Tell her if she wants to send pictures of her body to anyone, to make sure she sends ones she’ll be proud of everyone seeing. That goes for words, too. Also, decisions. Be the first to tell her if someone sends her something she doesn’t want – pictures, words, or opinions she never requested – that she doesn’t have to accept them. This is her life, and hers alone.

Be the first to tell her about those moments when she’ll feel worth less than worthless. They’ll come. And when they do, tell her to look at herself hard in her mirror and deep in her heart and remind herself who she is. Swearing helps.

(This is how it goes in my house: “Remember who you are…” I say softly. There’s usually a smile, a tilting up of a chin, and then this: “I’m Gracie F*cking Mackin.” And…she’s back. You may borrow that, if you’d like. With your own name, of course.)

Listen. This advice may seem harsh as heck to you. “This will never happen to me,” you think. “None of this will ever happen to my child.” But it might. So, I’m telling you what I think I know, just in case you ever need it.

Be the first to tell her not to judge herself on stupid stuff like how fast she runs the pacer in PE and pants sizes, reminding her that even Offset likes a b with some cellulite. She’ll know what that means. Tell her to find her comfort food, and that sometimes comfort food isn’t food at all, so maybe a better thing to tell her is to find her comfort people. Potato, potato.

Be the first to tell her to tell her to believe in something. Magic, heaven, guardian angels, Santa Claus, lucky pennies, whatever. Because people who don’t believe in anything usually have a hard time believing in themselves.

While you’re at it, be the first to tell her the unbelievable power of a few deep breaths. Tell her to root for her friends, and be the first to remind her we’re all friends in this life if we’re lucky. Tell her as often as you can how lucky she is. But mostly tell her you’re the lucky one because you got her in this life. Yes, tell her that one more than anything.

Is this easy? Is it easy to tell her first? Not at all. It’s uncomfortable and you’ll gulp a lot and turn red and your stomach may feel like it does at the beginning and middle of the most awful roller-coaster ever designed, and why the heck did you even get on this ride in the first place, anyway?

But then comes the ending…that last stretch when the wind sweeps over your cheeks and you’re pretty sure you’ve made it and your breath slows a bit and you kind of let go of your grip with a little gasp but only because you have to…it’s someone else’s turn now, see…and you look back at it all with more than a little bit of wonder and think, “Oh.
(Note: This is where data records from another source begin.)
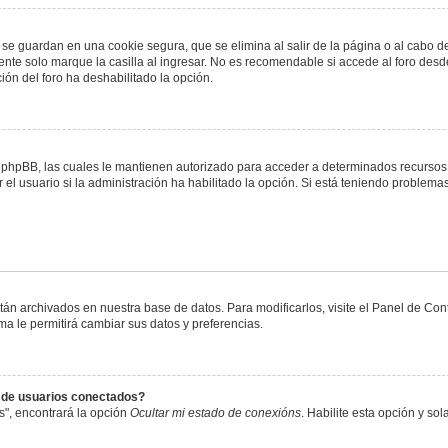
 se guardan en una cookie segura, que se elimina al salir de la página o al cabo 
te solo marque la casilla al ingresar. No es recomendable si accede al foro desde
ación del foro ha deshabilitado la opción.
or phpBB, las cuales le mantienen autorizado para acceder a determinados recursos 
el usuario si la administración ha habilitado la opción. Si está teniendo problemas
stán archivados en nuestra base de datos. Para modificarlos, visite el Panel de Co
ema le permitirá cambiar sus datos y preferencias.
s de usuarios conectados?
s", encontrará la opción
Ocultar mi estado de conexións
. Habilite esta opción y s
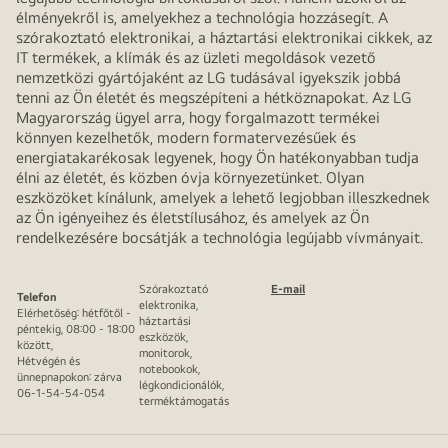
élményekről is, amelyekhez a technológia hozzásegít. A
szórakoztató elektronikai, a háztartási elektronikai cikkek, az
IT termékek, a klímák és az üzleti megoldások vezető
nemzetközi gyártójaként az LG tudásával igyekszik jobbá
tenni az Ön életét és megszépíteni a hétköznapokat. Az LG
Magyarország ügyel arra, hogy forgalmazott termékei
könnyen kezelhetők, modern formatervezésűek és
energiatakarékosak legyenek, hogy Ön hatékonyabban tudja
élni az életét, és közben óvja környezetünket. Olyan
eszközöket kínálunk, amelyek a lehető legjobban illeszkednek
az Ön igényeihez és életstílusához, és amelyek az Ön
rendelkezésére bocsátják a technológia legújabb vívmányait.
Szórakoztató
E-mail
Telefon
elektronika,
Elérhetőség: hétfőtől -
háztartási
péntekig, 08:00 - 18:00
eszközök,
között,
monitorok,
Hétvégén és
notebookok,
ünnepnapokon: zárva
légkondicionálók,
06-1-54-54-054
terméktámogatás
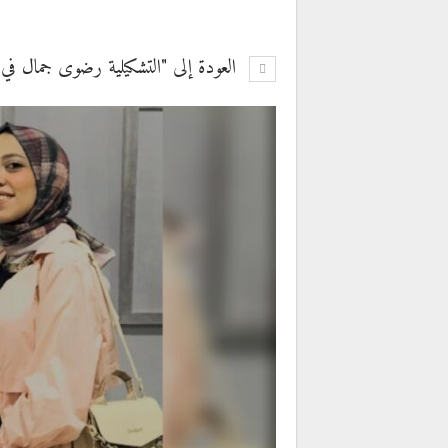
العودة إلى "التشكيلية رضوى جمال في (عرب 22) للفنون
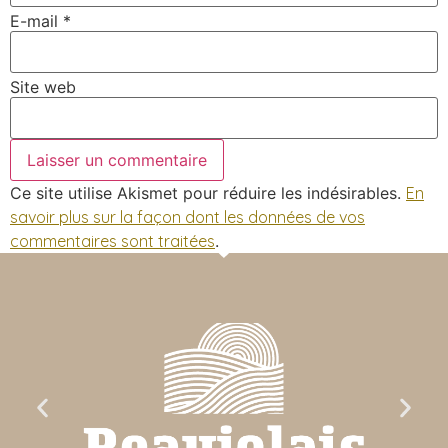
E-mail
*
Site web
Ce site utilise Akismet pour réduire les indésirables.
En
savoir plus sur la façon dont les données de vos
commentaires sont traitées
.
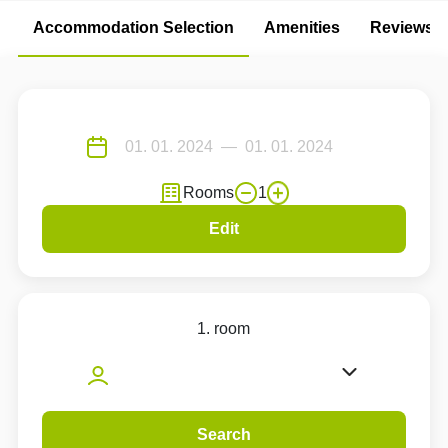
Accommodation Selection
Amenities
Reviews
Rooms
1
Edit
1. room
Search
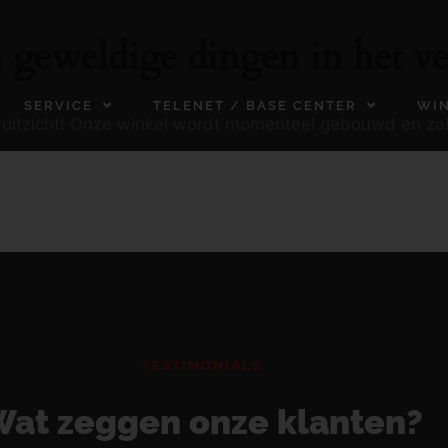
n geweldige dingen in het ve
SERVICE
TELENET / BASE CENTER
WI
ooruitzicht! Onze winkel wordt momenteel gebouwd en za
TESTIMONIALS
at zeggen onze klanten?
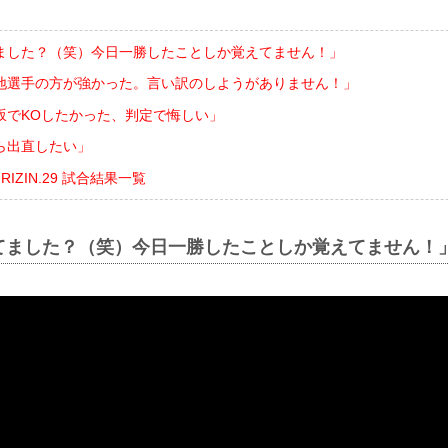
ました？（笑）今日一勝したことしか覚えてません！」
地選手の方が強かった。言い訳のしようがありません！」
坂でKOしたかった、判定で悔しい」
ら出直したい」
nts RIZIN.29 試合結果一覧
てました？（笑）今日一勝したことしか覚えてません！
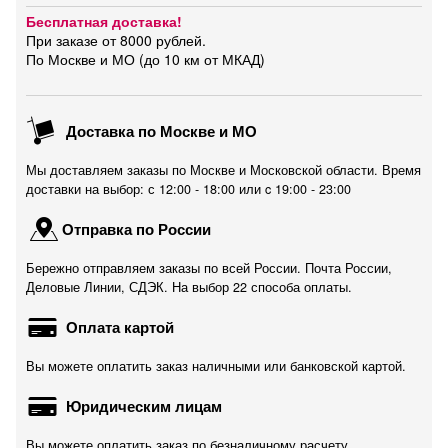
Бесплатная доставка!
При заказе от 8000 рублей.
По Москве и МО (до 10 км от МКАД)
Доставка по Москве и МО
Мы доставляем заказы по Москве и Московской области. Время
доставки на выбор: с 12:00 - 18:00 или c 19:00 - 23:00
Отправка по России
Бережно отправляем заказы по всей России. Почта России,
Деловые Линии, СДЭК. На выбор 22 способа оплаты.
Оплата картой
Вы можете оплатить заказ наличными или банковской картой.
Юридическим лицам
Вы можете оплатить заказ по безналичному расчету.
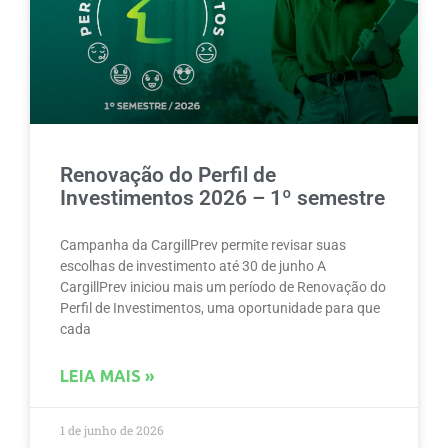
Renovação do Perfil de
Investimentos 2026 – 1º semestre
Campanha da CargillPrev permite revisar suas
escolhas de investimento até 30 de junho A
CargillPrev iniciou mais um período de Renovação do
Perfil de Investimentos, uma oportunidade para que
cada
LEIA MAIS »
1 de junho de 2026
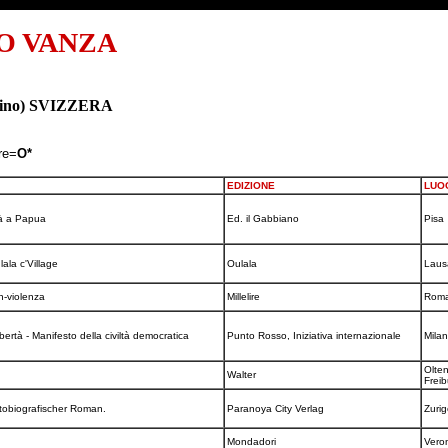
O VANZA
icino) SVIZZERA
re=
O*
EDIZIONE
LUO
rtà a Papua
Ed. il Gabbiano
Pisa
ala c'Village
Oulala
Lau
on-violenza
Millelire
Rom
ibertà - Manifesto della civiltà democratica
Punto Rosso, Iniziativa internazionale
Mila
Olten
Walter
Frei
utobiografischer Roman.
Paranoya City Verlag
Zuri
Mondadori
Vero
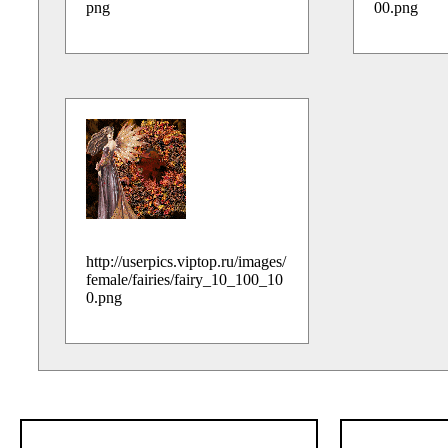
png
00.png
http://userpics.viptop.ru/images/
female/fairies/fairy_10_100_10
0.png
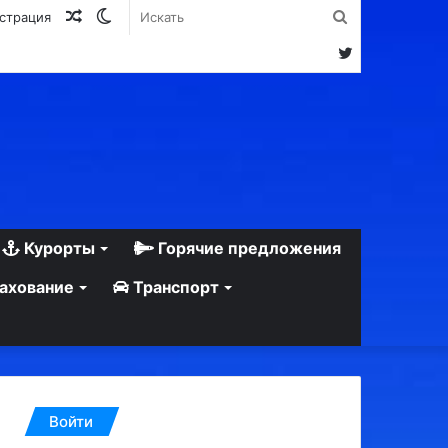
Случайная
Switch
Искать
истрация
статья
skin
Twitter
Курорты
Горячие предложения
ахование
Транспорт
Войти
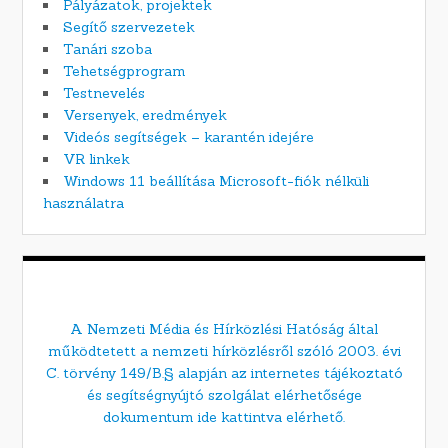
Pályázatok, projektek
Segítő szervezetek
Tanári szoba
Tehetségprogram
Testnevelés
Versenyek, eredmények
Videós segítségek – karantén idejére
VR linkek
Windows 11 beállítása Microsoft-fiók nélküli
használatra
A Nemzeti Média és Hírközlési Hatóság által
működtetett a nemzeti hírközlésről szóló 2003. évi
C. törvény 149/B.§ alapján az internetes tájékoztató
és segítségnyújtó szolgálat elérhetősége
dokumentum ide kattintva elérhető.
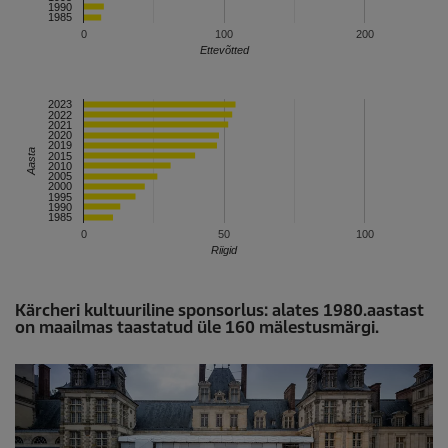
1990
1985
0
100
200
Ettevõtted
2023
2022
2021
2020
2019
Aasta
2015
2010
2005
2000
1995
1990
1985
0
50
100
Riigid
Kärcheri kultuuriline sponsorlus: alates 1980.aastast
on maailmas taastatud üle 160 mälestusmärgi.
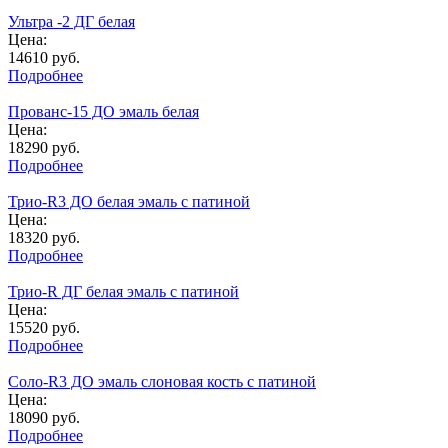
Ультра -2 ДГ белая
Цена:
14610
руб.
Подробнее
Прованс-15 ДО эмаль белая
Цена:
18290
руб.
Подробнее
Трио-R3 ДО белая эмаль с патиной
Цена:
18320
руб.
Подробнее
Трио-R ДГ белая эмаль с патиной
Цена:
15520
руб.
Подробнее
Соло-R3 ДО эмаль слоновая кость с патиной
Цена:
18090
руб.
Подробнее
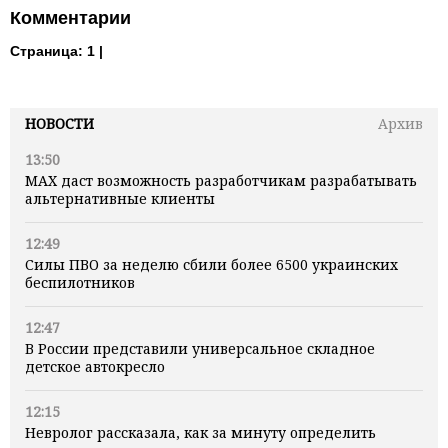
Комментарии
Страница:
1 |
НОВОСТИ
Архив
13:50
MAX даст возможность разработчикам разрабатывать
альтернативные клиенты
12:49
Силы ПВО за неделю сбили более 6500 украинских
беспилотников
12:47
В России представили универсальное складное
детское автокресло
12:15
Невролог рассказала, как за минуту определить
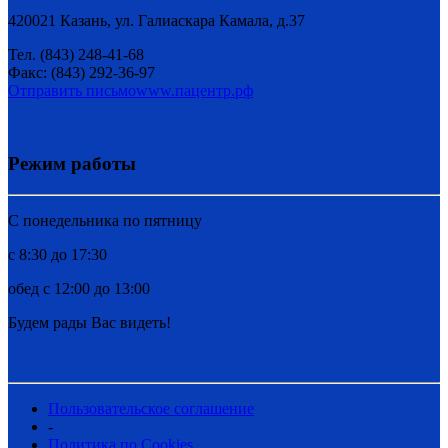
420021 Казань, ул. Галиаскара Камала, д.37
Тел. (843) 248-41-68
Факс: (843) 292-36-97
Отправить письмо
www.пацентр.рф
Режим работы
C понедельника по пятницу
с 8:30 до 17:30
обед с 12:00 до 13:00
Будем рады Вас видеть!
Пользовательское соглашение
-
Политика по Cookies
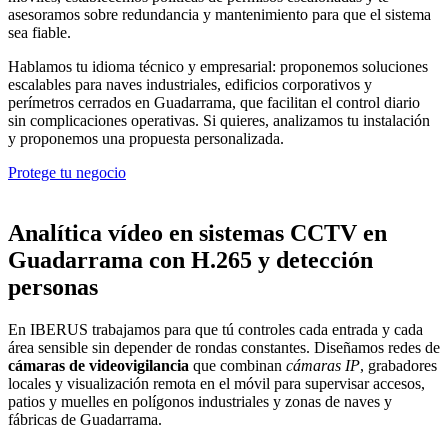
asesoramos sobre redundancia y mantenimiento para que el sistema
sea fiable.
Hablamos tu idioma técnico y empresarial: proponemos soluciones
escalables para naves industriales, edificios corporativos y
perímetros cerrados en Guadarrama, que facilitan el control diario
sin complicaciones operativas. Si quieres, analizamos tu instalación
y proponemos una propuesta personalizada.
Protege tu negocio
Analítica vídeo en sistemas CCTV en
Guadarrama con H.265 y detección
personas
En IBERUS trabajamos para que tú controles cada entrada y cada
área sensible sin depender de rondas constantes. Diseñamos redes de
cámaras de videovigilancia
que combinan
cámaras IP
, grabadores
locales y visualización remota en el móvil para supervisar accesos,
patios y muelles en polígonos industriales y zonas de naves y
fábricas de Guadarrama.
I did that. I DID THAT.”

And you’ll tell yourself that it was the worst time of your life at exactly the same moments it was your best and most favorite, and you’d probably give everything you’ve got to go again and again with her, but wouldn’t you know it’s time for her to go it alone.

Tell her all that, too. She’ll hopefully need to tell it to someone else someday.

But you. Oh, you. You were the first one to ride it with her. All of it. You did this. YOU DID THIS. And so, rest assured, whenever she gets scared and thinks she’s way too far off the tracks or God forbid thinks she wants to get off for good because she’s in a tunnel and it’s all so pitch-black no matter where she looks, she’ll reach out and find all the things you told her. First.

You got this, Mama.

I was out for a run the other day, and spotted some moms and one dad playing with their babes at my neighbor’s house. The little ones were selling ball-point pen illustrations.

“Ooh! Is this the Easter Bunny?” I squealed.

They covered their giggles with their hands and politely informed me it was not the Easter Bunny because only babies believe in the Easter Bunny. No, these were dragons fighting unicorns.

“Well,” I scrunched down to their level and whispered, “The Easter Bunny, dragons, and unicorns…I believe in it all.”

I sure hope it wasn’t the first time they heard that. But I really hope it’s not the last.